ACTIVITY >> What you return should be the full listing, copied exactly and stripped of its pictures.

───── WORKING DATA

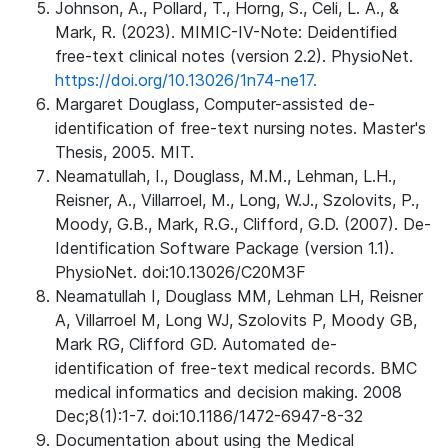
Johnson, A., Pollard, T., Horng, S., Celi, L. A., &
Mark, R. (2023). MIMIC-IV-Note: Deidentified
free-text clinical notes (version 2.2). PhysioNet.
https://doi.org/10.13026/1n74-ne17.
Margaret Douglass, Computer-assisted de-
identification of free-text nursing notes. Master's
Thesis, 2005. MIT.
Neamatullah, I., Douglass, M.M., Lehman, L.H.,
Reisner, A., Villarroel, M., Long, W.J., Szolovits, P.,
Moody, G.B., Mark, R.G., Clifford, G.D. (2007). De-
Identification Software Package (version 1.1).
PhysioNet. doi:10.13026/C20M3F
Neamatullah I, Douglass MM, Lehman LH, Reisner
A, Villarroel M, Long WJ, Szolovits P, Moody GB,
Mark RG, Clifford GD. Automated de-
identification of free-text medical records. BMC
medical informatics and decision making. 2008
Dec;8(1):1-7. doi:10.1186/1472-6947-8-32
Documentation about using the Medical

──────────

EXERCISE RESULT >>
Johnson, A., Pollard, T., Horng, S., Celi, L. A., &
Mark, R. (2023). MIMIC-IV-Note: Deidentified
free-text clinical notes (version 2.2). PhysioNet.
https://doi.org/10.13026/1n74-ne17.
Margaret Douglass, Computer-assisted de-
identification of free-text nursing notes. Master's
Thesis, 2005. MIT.
Neamatullah, I., Douglass, M.M., Lehman, L.H.,
Reisner, A., Villarroel, M., Long, W.J., Szolovits, P.,
Moody, G.B., Mark, R.G., Clifford, G.D. (2007). De-
Identification Software Package (version 1.1).
PhysioNet. doi:10.13026/C20M3F
Neamatullah I, Douglass MM, Lehman LH, Reisner
A, Villarroel M, Long WJ, Szolovits P, Moody GB,
Mark RG, Clifford GD. Automated de-
identification of free-text medical records. BMC
medical informatics and decision making. 2008
Dec;8(1):1-7. doi:10.1186/1472-6947-8-32
Documentation about using the Medical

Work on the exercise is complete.